Before Iqbal, the commanding presence in Urdu poetry was Mirza Asadullah Khan Ghalib (1797–1869) — a poet of dazzling wit, philosophical depth, and a famously difficult, diamond-hard style. Ghalib lived through the collapse of Mughal Delhi and the upheaval of 1857, and turned that loss into verse of permanent power.
Iqbal grew up in Ghalib's shadow, and he acknowledged the debt openly. Among the early poems of his first major Urdu collection, Bang-e-Dara (1924), is one simply titled 'Mirza Ghalib' — a tribute to the older master's genius, his perception of hidden beauty, and his standing in the assembly of Urdu poets. A poet announcing his lineage tells you where he thinks he comes from.
There is a real kinship in their work. Both wrote in Persian as well as Urdu. Both were philosophical poets, restless with easy answers, drawn to paradox. Ghalib's verse circles the riddle of existence with irony and ache; Iqbal's takes that same metaphysical hunger and turns it outward, into a programme for the self and the community.

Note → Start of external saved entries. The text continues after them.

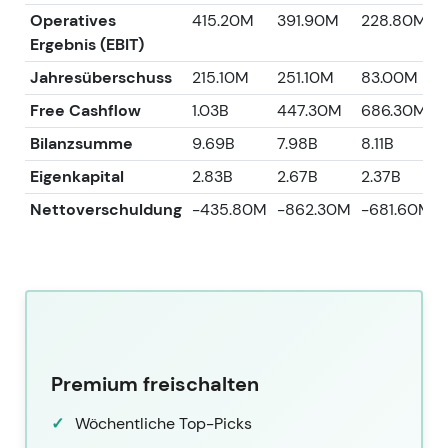
Operatives
415.20M
391.90M
228.80M
Ergebnis (EBIT)
Jahresüberschuss
215.10M
251.10M
83.00M
Free Cashflow
1.03B
447.30M
686.30M
Bilanzsumme
9.69B
7.98B
8.11B
Eigenkapital
2.83B
2.67B
2.37B
Nettoverschuldung
-435.80M
-862.30M
-681.60M
Premium freischalten
Wöchentliche Top-Picks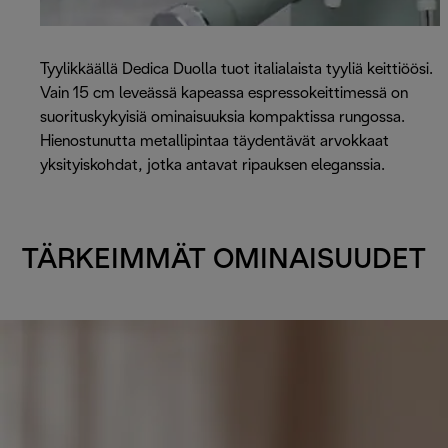
Tyylikkäällä Dedica Duolla tuot italialaista tyyliä keittiöösi.
Vain 15 cm leveässä kapeassa espressokeittimessä on
suorituskykyisiä ominaisuuksia kompaktissa rungossa.
Hienostunutta metallipintaa täydentävät arvokkaat
yksityiskohdat, jotka antavat ripauksen eleganssia.
TÄRKEIMMÄT OMINAISUUDET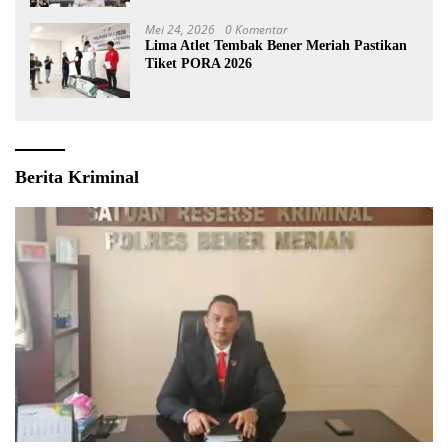
Mei 24, 2026
0 Komentar
Lima Atlet Tembak Bener Meriah Pastikan
Tiket PORA 2026
Berita Kriminal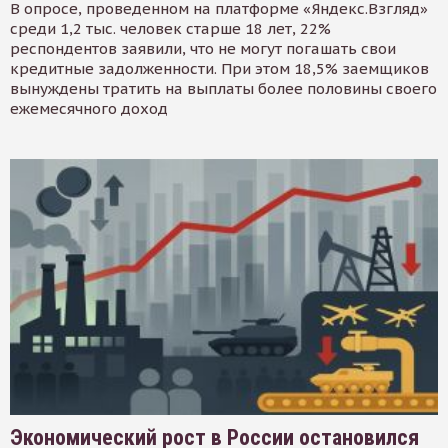
В опросе, проведенном на платформе «Яндекс.Взгляд»
среди 1,2 тыс. человек старше 18 лет, 22%
респондентов заявили, что не могут погашать свои
кредитные задолженности. При этом 18,5% заемщиков
вынуждены тратить на выплаты более половины своего
ежемесячного доход
Экономический рост в России остановился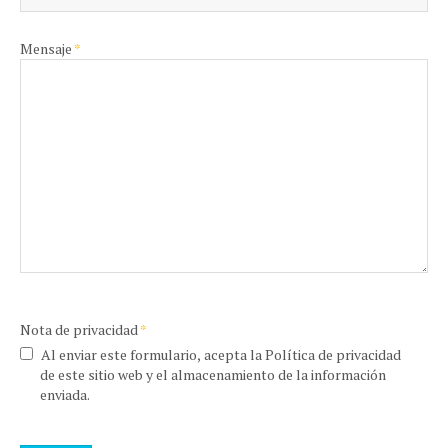
Mensaje
*
Nota de privacidad
*
Al enviar este formulario, acepta la Política de privacidad
de este sitio web y el almacenamiento de la información
enviada.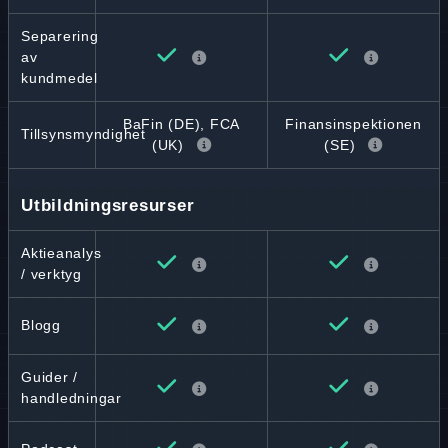
Separering
av
kundmedel
BaFin (DE), FCA
Finansinspektionen
Tillsynsmyndighet
(UK)
(SE)
Utbildningsresurser
Aktieanalys
/ verktyg
Blogg
Guider /
handledningar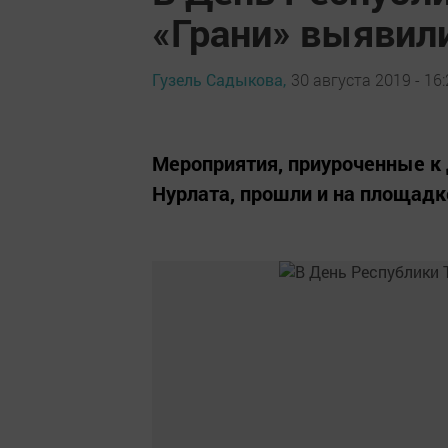
«Грани» выявил
Гузель Садыкова,
30 августа 2019 - 16
Мероприятия, приуроченные к 
Нурлата, прошли и на площадке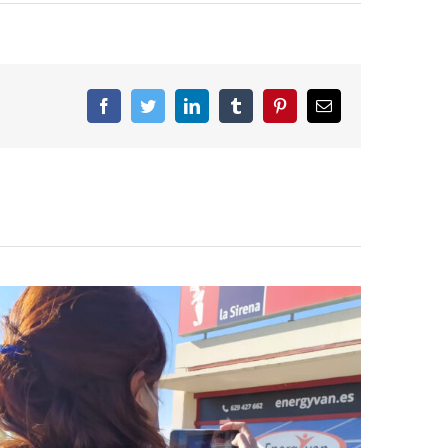
Facebook
Twitter
LinkedIn
Tumblr
Pinterest
Email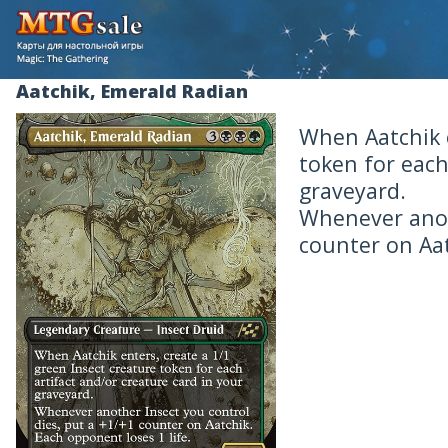
Aatchik, Emerald Radian
When Aatchik e
token for each
graveyard.
Whenever anoth
counter on Aat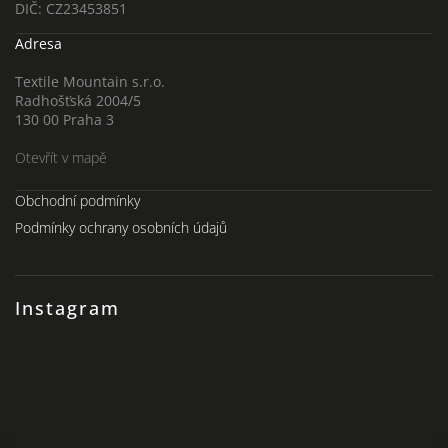
DIČ: CZ23453851
Adresa
Textile Mountain s.r.o.
Radhošťská 2004/5
130 00 Praha 3
Otevřít v mapě
Obchodní podmínky
Podmínky ochrany osobních údajů
Instagram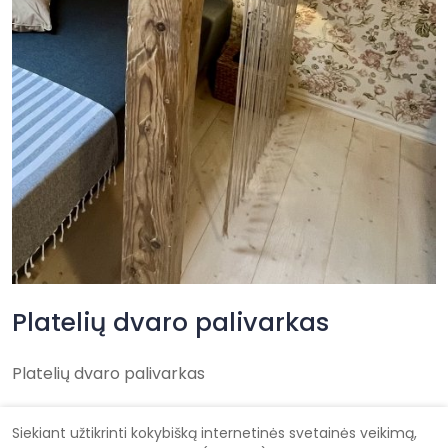
Platelių dvaro palivarkas
Platelių dvaro palivarkas
Siekiant užtikrinti kokybišką internetinės svetainės veikimą,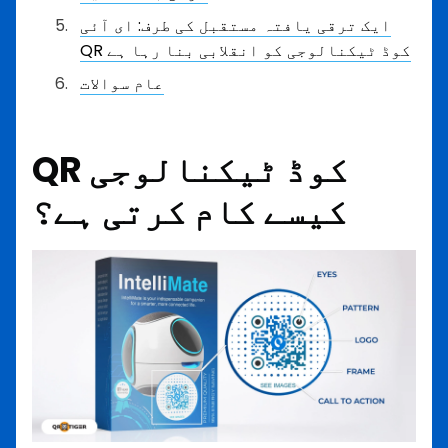
ایک ترقی یافتہ مستقبل کی طرف: ای آئی
QR کوڈ ٹیکنالوجی کو انقلابی بنا رہا ہے
عام سوالات
QR کوڈ ٹیکنالوجی
کیسے کام کرتی ہے؟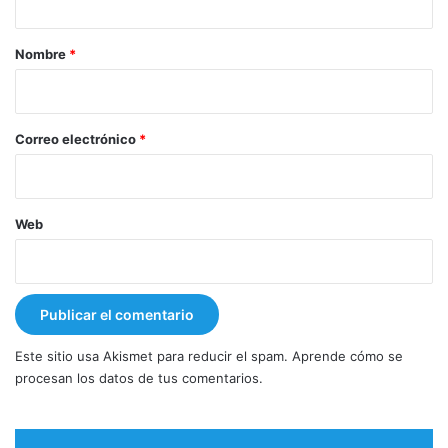
a
r
Nombre
*
i
o
*
Correo electrónico
*
Web
Este sitio usa Akismet para reducir el spam.
Aprende cómo se
procesan los datos de tus comentarios.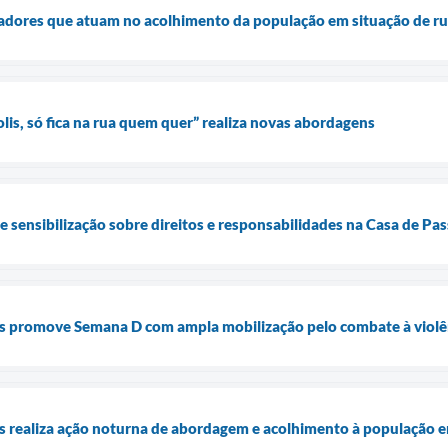
dadores que atuam no acolhimento da população em situação de r
s, só fica na rua quem quer” realiza novas abordagens
de sensibilização sobre direitos e responsabilidades na Casa de P
is promove Semana D com ampla mobilização pelo combate à violê
is realiza ação noturna de abordagem e acolhimento à população e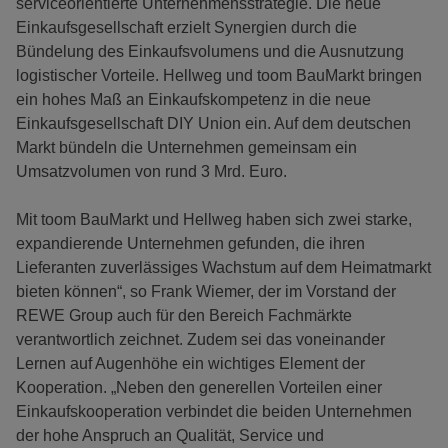
serviceorientierte Unternehmensstrategie. Die neue
Einkaufsgesellschaft erzielt Synergien durch die
Bündelung des Einkaufsvolumens und die Ausnutzung
logistischer Vorteile. Hellweg und toom BauMarkt bringen
ein hohes Maß an Einkaufskompetenz in die neue
Einkaufsgesellschaft DIY Union ein. Auf dem deutschen
Markt bündeln die Unternehmen gemeinsam ein
Umsatzvolumen von rund 3 Mrd. Euro.
Mit toom BauMarkt und Hellweg haben sich zwei starke,
expandierende Unternehmen gefunden, die ihren
Lieferanten zuverlässiges Wachstum auf dem Heimatmarkt
bieten können“, so Frank Wiemer, der im Vorstand der
REWE Group auch für den Bereich Fachmärkte
verantwortlich zeichnet. Zudem sei das voneinander
Lernen auf Augenhöhe ein wichtiges Element der
Kooperation. „Neben den generellen Vorteilen einer
Einkaufskooperation verbindet die beiden Unternehmen
der hohe Anspruch an Qualität, Service und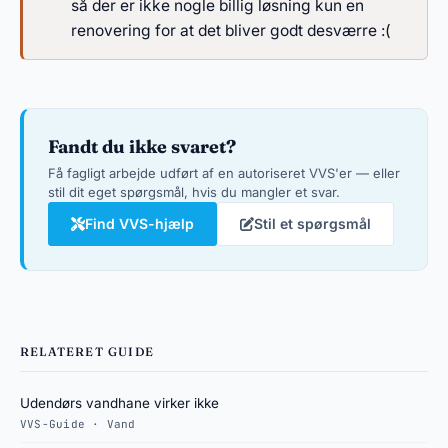
så der er ikke nogle billig løsning kun en
renovering for at det bliver godt desværre :(
Fandt du ikke svaret?
Få fagligt arbejde udført af en autoriseret VVS'er — eller
stil dit eget spørgsmål, hvis du mangler et svar.
Find VVS-hjælp
Stil et spørgsmål
RELATERET GUIDE
Udendørs vandhane virker ikke
VVS-Guide · Vand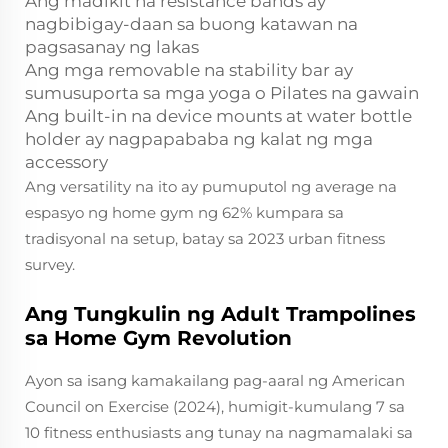
Ang madikit na resistance bands ay
nagbibigay-daan sa buong katawan na
pagsasanay ng lakas
Ang mga removable na stability bar ay
sumusuporta sa mga yoga o Pilates na gawain
Ang built-in na device mounts at water bottle
holder ay nagpapababa ng kalat ng mga
accessory
Ang versatility na ito ay pumuputol ng average na
espasyo ng home gym ng 62% kumpara sa
tradisyonal na setup, batay sa 2023 urban fitness
survey.
Ang Tungkulin ng Adult Trampolines
sa Home Gym Revolution
Ayon sa isang kamakailang pag-aaral ng American
Council on Exercise (2024), humigit-kumulang 7 sa
10 fitness enthusiasts ang tunay na nagmamalaki sa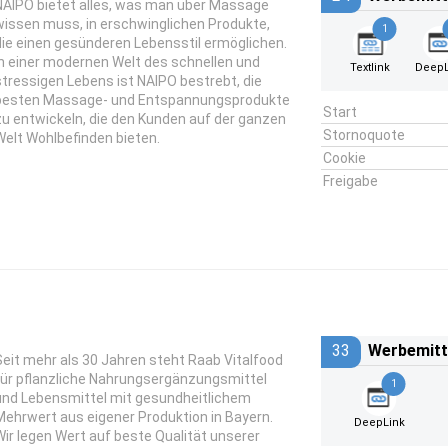
NAIPO bietet alles, was man über Massage
wissen muss, in erschwinglichen Produkte,
1
die einen gesünderen Lebensstil ermöglichen.
In einer modernen Welt des schnellen und
Textlink
DeepL
stressigen Lebens ist NAIPO bestrebt, die
besten Massage- und Entspannungsprodukte
Start
zu entwickeln, die den Kunden auf der ganzen
Stornoquote
Welt Wohlbefinden bieten.
Cookie
Freigabe
33
Werbemitt
Seit mehr als 30 Jahren steht Raab Vitalfood
für pflanzliche Nahrungsergänzungsmittel
1
und Lebensmittel mit gesundheitlichem
Mehrwert aus eigener Produktion in Bayern.
DeepLink
Wir legen Wert auf beste Qualität unserer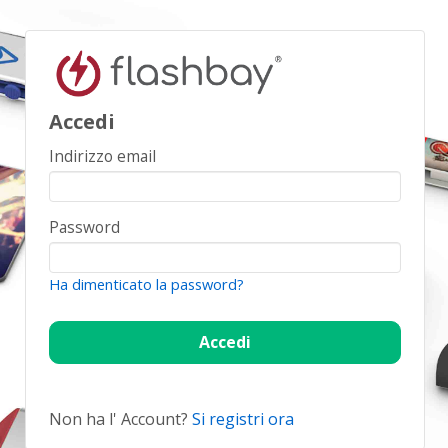
Accedi
Indirizzo email
Password
Ha dimenticato la password?
Non ha l' Account?
Si registri ora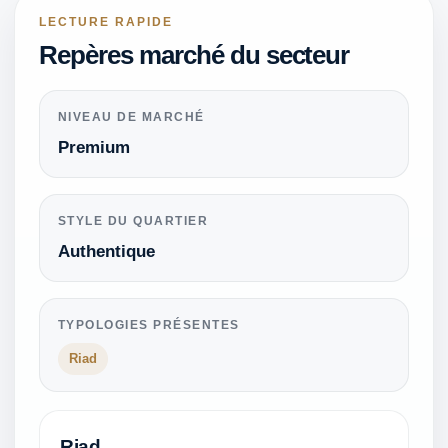
LECTURE RAPIDE
Repères marché du secteur
NIVEAU DE MARCHÉ
Premium
STYLE DU QUARTIER
Authentique
TYPOLOGIES PRÉSENTES
Riad
Riad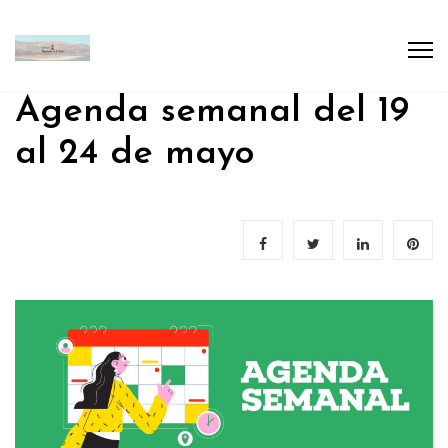
Agenda semanal del 19
al 24 de mayo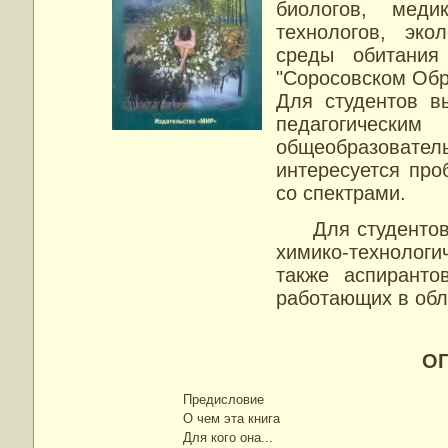
биологов, меди
технологов, эко
среды обитания
"Соросовском Обр
Для студентов в
педагогичес
общеобразовате
интересуется пр
со спектрами.
Для студентов с
химико-технологи
также аспиранто
работающих в обл
О
Предисловие
О чем эта книга
Для кого она...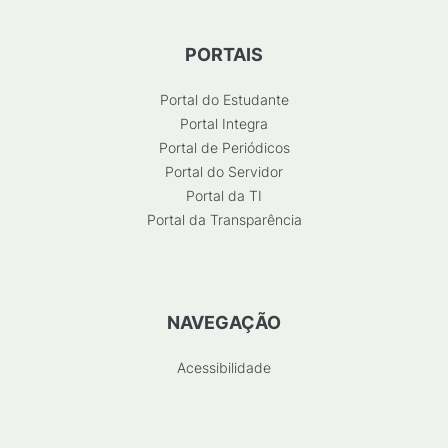
PORTAIS
Portal do Estudante
Portal Integra
Portal de Periódicos
Portal do Servidor
Portal da TI
Portal da Transparência
NAVEGAÇÃO
Acessibilidade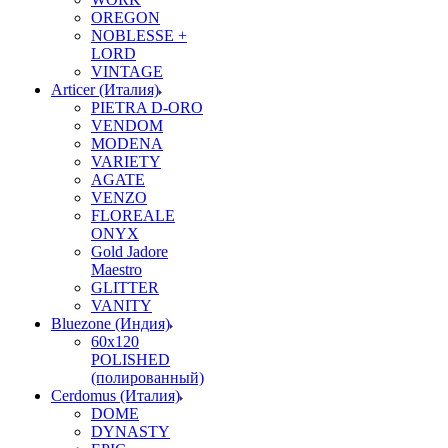
OREGON
NOBLESSE +
LORD
VINTAGE
Articer (Италия)
PIETRA D-ORO
VENDOM
MODENA
VARIETY
AGATE
VENZO
FLOREALE
ONYX
Gold Jadore
Maestro
GLITTER
VANITY
Bluezone (Индия)
60х120
POLISHED
(полированный)
Cerdomus (Италия)
DOME
DYNASTY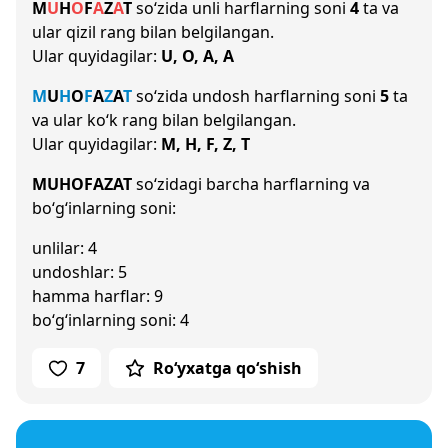
M
U
H
O
F
A
Z
A
T
so‘zida unli harflarning soni
4
ta va
ular qizil rang bilan belgilangan.
Ular quyidagilar:
U, O, A, A
M
U
H
O
F
A
Z
A
T
so‘zida undosh harflarning soni
5
ta
va ular ko‘k rang bilan belgilangan.
Ular quyidagilar:
M, H, F, Z, T
MUHOFAZAT
so‘zidagi barcha harflarning va
bo‘g‘inlarning soni:
unlilar: 4
undoshlar: 5
hamma harflar: 9
bo‘g‘inlarning soni: 4
7
Ro‘yxatga qo‘shish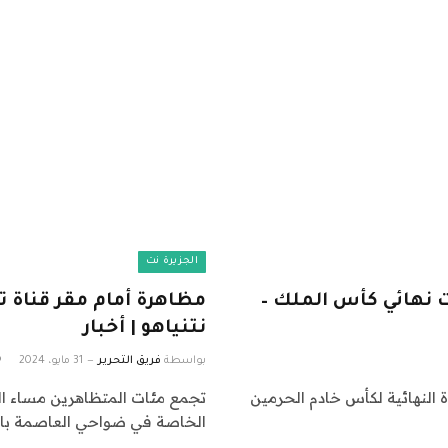
الجزيرة نت
فزيونية نقلت نهائي كأس الملك –
مظاهرة أمام مقر قناة 
نتنياهو | أخبار
بواسطة
فريق التحرير
31 مايو، 2024
مباراة النهائية لكأس خادم الحرمين
الخاصة في ضواحي العاصمة بار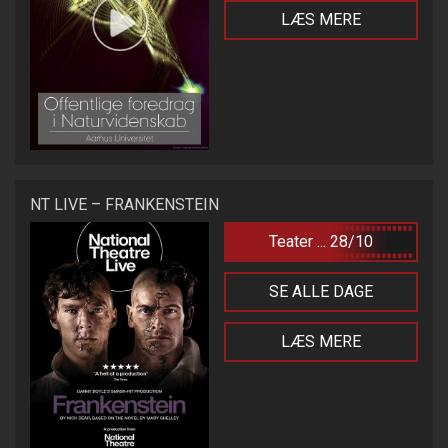
LÆS MERE
NT LIVE – FRANKENSTEIN
Teater ... 28/10
SE ALLE DAGE
LÆS MERE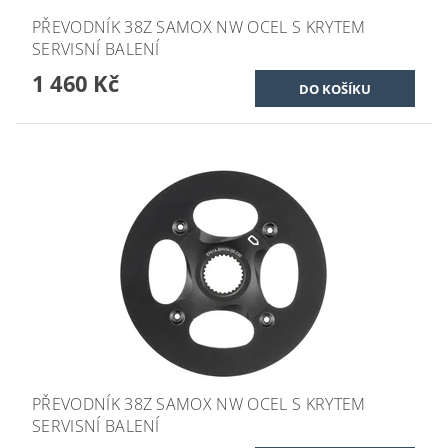
PŘEVODNÍK 38Z SAMOX NW OCEL S KRYTEM
SERVISNÍ BALENÍ
1 460 Kč
PŘEVODNÍK 38Z SAMOX NW OCEL S KRYTEM
SERVISNÍ BALENÍ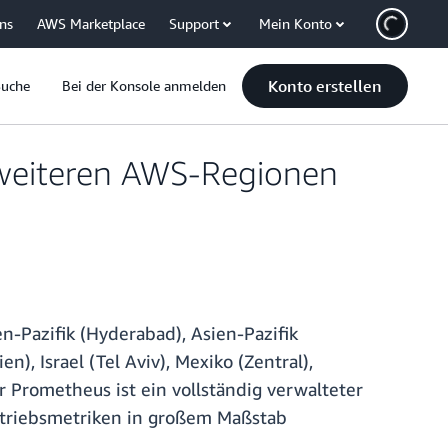
uns
AWS Marketplace
Support
Mein Konto
Konto erstellen
Suche
Bei der Konsole anmelden
 weiteren AWS-Regionen
n-Pazifik (Hyderabad), Asien-Pazifik
n), Israel (Tel Aviv), Mexiko (Zentral),
 Prometheus ist ein vollständig verwalteter
triebsmetriken in großem Maßstab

And there is a difference worth naming. Ghalib is, finally, a poet of the questioning, often sorrowing individual mind. Iqbal took the inherited instrument — the ghazal, the Persianised Urdu, the metaphysical reach — and retuned it toward action, awakening, and motion. To read Ghalib and then Iqbal is to watch a tradition pass from one master to the next, and change its purpose in the handing over.